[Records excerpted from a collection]
---

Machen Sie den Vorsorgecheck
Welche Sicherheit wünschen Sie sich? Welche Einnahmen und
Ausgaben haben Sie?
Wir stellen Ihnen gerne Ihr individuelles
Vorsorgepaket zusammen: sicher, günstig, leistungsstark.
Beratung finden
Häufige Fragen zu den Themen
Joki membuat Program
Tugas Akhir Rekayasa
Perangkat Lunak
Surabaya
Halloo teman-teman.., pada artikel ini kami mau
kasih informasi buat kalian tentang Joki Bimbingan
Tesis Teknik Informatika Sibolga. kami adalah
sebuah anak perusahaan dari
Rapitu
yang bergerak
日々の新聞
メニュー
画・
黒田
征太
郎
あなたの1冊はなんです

---

ABOUT THIS TASK: Please retype each entry above exactly as it is written.

PROBLEM SOLUTION:
Machen Sie den Vorsorgecheck
Welche Sicherheit wünschen Sie sich? Welche Einnahmen und
Ausgaben haben Sie?
Wir stellen Ihnen gerne Ihr individuelles
Vorsorgepaket zusammen: sicher, günstig, leistungsstark.
Beratung finden
Häufige Fragen zu den Themen
Joki membuat Program
Tugas Akhir Rekayasa
Perangkat Lunak
Surabaya
Halloo teman-teman.., pada artikel ini kami mau
kasih informasi buat kalian tentang Joki Bimbingan
Tesis Teknik Informatika Sibolga. kami adalah
sebuah anak perusahaan dari
Rapitu
yang bergerak
日々の新聞
メニュー
画・
黒田
征太
郎
あなたの1冊はなんです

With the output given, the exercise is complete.